TARİHİN ÇÖPLÜĞÜNDE YERİNİ ALDI
Bugün, menüsünde carpaccio olmayan restoranımız kalmadı gibi; bütün dünya da farklı değil. Ama Carpaccio'nun, Cipriani'nin onu ilk kez menüsüne aldığı günlerdeki büyüsü yok. Ya somon carpaccio'ya ne demeli? O da 1960'ların Paris'inde, Le Duc adlı restoranda, devrim yaratan bir spesiyalite olarak hayata geçmemiş miydi? Şimdilerde, domates dilimleri üzerinde servis edilen mozzarella peyniri kadar sıradan. Bir başka Fransızca mutfak kültürü kavramı da 'nouvelle cuisine', yani 'yeni mutfak'. 20. yüzyılda benim gibi yemeği çiğneyerek yemeyi yeğleyenlerin tüylerini diken diken bu akımın öncüsü, 1618-78 yılları arasında yaşayan François Pierre de la Varenne adlı bir yemek kitabı yazarı. Varenne, Rönesans dönemi uzantısı yemeklerin üzerini kaplayan altın varakları, tatlı öğeleri çıkarıp atmıştı. Zaman içinde Varenne'i izleyen yemek yazarları Fransız mutfağının ağır yemeklerini yerin dibine batırırken, dişler arasında çıtırdayan az pişmiş kuşkonmaza övgüler düzdüler. Nouvelle cuisine yandaşlarının ortak yanı, kendilerinden önceki mutfak bilgilerinin üzerine sünger çekip, her şeye baştan başlamak oldu. Nouvelle cuisine artık orijinal olmayı hedefleyen birkaç şefin mutfağında varlığını sürdürüyor. 'Yeni mutfak' çoktan mutfak tarihinin çöplüğünde yerini aldı. Çok da iyi oldu; zira püre haline getirilip diş macunu tüpünden tabağa azar azar sıkılan bebek maması kıvamında nadide malzemeler artık katledilmiyor. Geçen yüzyılın sonlarından itibaren dünyaya egemen olan 'moleküler mutfağı' bile eskittik. Kimyasallarla portakal suyundan iri havyar taneleri yapıp tabağa serpiştiren, özel kimyasallarla köpük haline getirilen sosları hazırlayan şeflere 'dahi' gözüyle bakmıyoruz. O akım da haute cuisine'in yolunu izledi. Bugün dünyada geçerli olan, kimyasallardan yoksun, organik, hatta biyodinamik yerel ürünlerle mevsiminde yapılmış yemekler. Arnavut asıllı Danimarkalı şef Rene Redzipi'nin başını çektiği bu akım benim mutfak anlayışımla yüzde 100 örtüşüyor. Biliyorum, her şeyi eskiten dünyamızda o da bir gün demode olacak. Umarım yerini alacak mutfak, sağlıklı beslenmeye önem verenlerle ağzının tadını bilenleri hayal kırıklığına uğratmaz.

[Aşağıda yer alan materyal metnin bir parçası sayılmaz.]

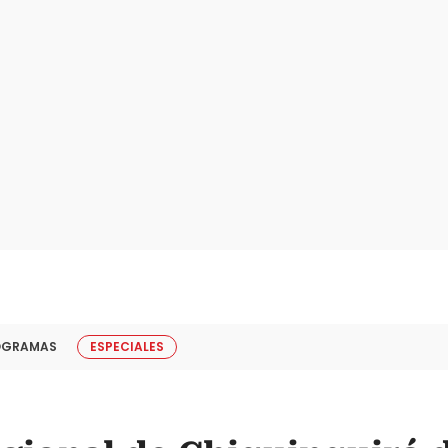
OGRAMAS
ESPECIALES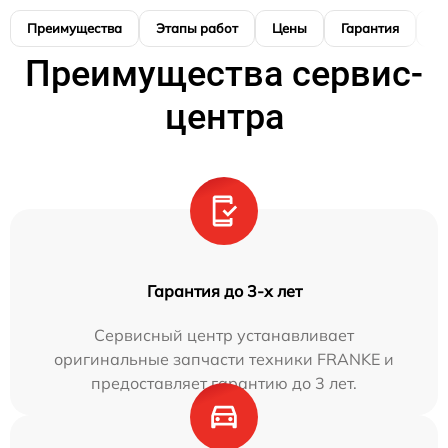
Преимущества
Этапы работ
Цены
Гарантия
М
Преимущества сервис-
центра
Гарантия до 3-х лет
Сервисный центр устанавливает
оригинальные запчасти техники FRANKE и
предоставляет гарантию до 3 лет.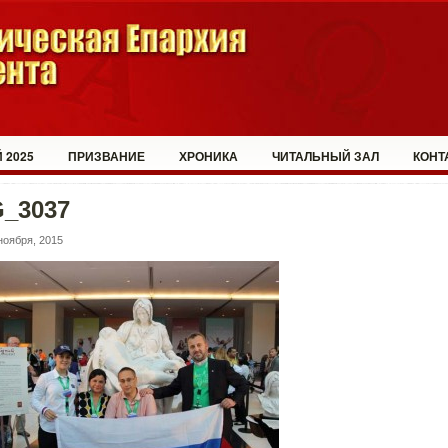
 2025
ПРИЗВАНИЕ
ХРОНИКА
ЧИТАЛЬНЫЙ ЗАЛ
КОНТ
G_3037
ноября, 2015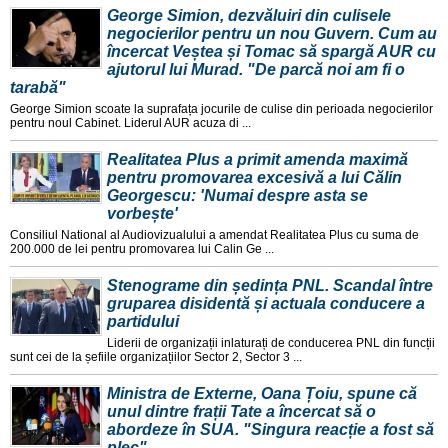
George Simion, dezvăluiri din culisele
negocierilor pentru un nou Guvern. Cum au
încercat Veștea și Tomac să spargă AUR cu
ajutorul lui Murad. "De parcă noi am fi o
tarabă"
George Simion scoate la suprafața jocurile de culise din perioada negocierilor
pentru noul Cabinet. Liderul AUR acuza di ...
Realitatea Plus a primit amenda maximă
pentru promovarea excesivă a lui Călin
Georgescu: 'Numai despre asta se
vorbește'
Consiliul National al Audiovizualului a amendat Realitatea Plus cu suma de
200.000 de lei pentru promovarea lui Calin Ge ...
Stenograme din ședința PNL. Scandal între
gruparea disidentă și actuala conducere a
partidului
Liderii de organizații inlaturați de conducerea PNL din funcții
sunt cei de la șefiile organizațiilor Sector 2, Sector 3 ...
Ministra de Externe, Oana Țoiu, spune că
unul dintre frații Tate a încercat să o
abordeze în SUA. "Singura reacție a fost să
plec"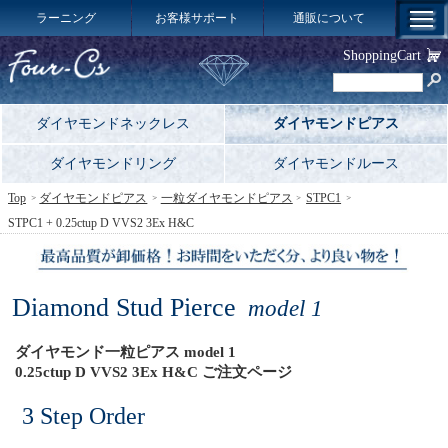
ラーニング
お客様サポート
通販について
ShoppingCart
ダイヤモンドネックレス
ダイヤモンドピアス
ダイヤモンドリング
ダイヤモンドルース
Top
ダイヤモンドピアス
一粒ダイヤモンドピアス
STPC1
STPC1 + 0.25ctup D VVS2 3Ex H&C
Diamond Stud Pierce
model 1
ダイヤモンド一粒ピアス model 1
0.25ctup D VVS2 3Ex H&C ご注文ページ
3 Step Order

AQUA RESTAURANT ŞUBAT AYINDA FLORANSA'DAN ŞEF VITO MOLLICA'YI AĞIRLIYOR
Farklı Four Seasons otellerinin şeflerini, müşterileriyle buluşturmayı amaçlayan Four Seasons Bosphorus, 5-10 Şubat tarihleri arasındaki konuğu Vito Mollica. Konuk şef Mollica, Four Seasons Floransa'nın Michelin yıldızlı restoranı Il Palagio'nun Executive Chef'i... İtalyan mutfağının önde gelen temsilcilerinden biri olan Vito Mollica, henüz küçük bir çocukken, annesinin pişirdiği yerel lezzetlerden ilham alarak kariyeri boyunca anavatanındaki mutfak ekolojisini korumaya çalışmış ve bunun için de İtalya usulü ile üretim yapan çiftçileri, geleneksel İtalyan pazarlarını ve yerel lezzetleri kullanmış. Ürün seçimindeki titizliği ile bilinen Şef Vito, keşif gezisi için ocak ayında Aqua'nın mutfak ekibi ile lokal ürünleri inceleyerek Aqua'da sunacağı menü için ön hazırlık yaptı. 5-10 Şubat süresince İtalyan şefin hazırladığı akşam yemeği menülerinin servis edileceği Four Seasons Bosphorus restoranı Aqua'nın, 10 Şubat'taki Pazar Brunch'ı da Şef Vito'ya emanet olacak. İtalyan mutfağının öne çıkan lezzetlerini yaratıcı tariflerle yemek severlerle buluşacak. Akşam yemeği için Aqua'ya gelecek misafirler, gastronomi turuna İtalyan atıştırmalıkları ikramı ile başlayacak. Ravioli, risotto ve lazanya çeşitlerinin yanı sıra Şef'in kendine özgü yorumu ile levrek, ızgara akya, ağır ateşte pişmiş kuzu ve dana yanağı da menünün iddialı yemeklerinden... Yengeç etli Timbale ise Şef'in imza başlangıçlarından. Bu yıldızlı menünün tatlıları, Fransız Pasta Şefi, Ghislain Gaille'in eseri olacak. Mutfak felsefesi olarak 'ürünün arkasındaki kişiyi tanımak' düşüncesini benimseyen Mollica, kendisi gibi kalite tutkunu olan çiftçileri bulmak için pazar yerlerinde ve Toskana'nın kırsal kesimlerinde bizzat arayışlarda bulunuyor. Benimsediği bu felsefeyi "Bir yemeğin ana değeri, malzemelerinin kalitesidir," diyerek açıklayan Mollica şöyle devam ediyor: "Eğer malzemeler özenle üretilmişse, bu durum kendini lezzette gösterir. Malzemelerde kalite sağlandığında, onları pişirirken ne kadar basit bir yöntem kullanırsanız, lezzetin o kadar fazla hissedilmesini sağlarsınız."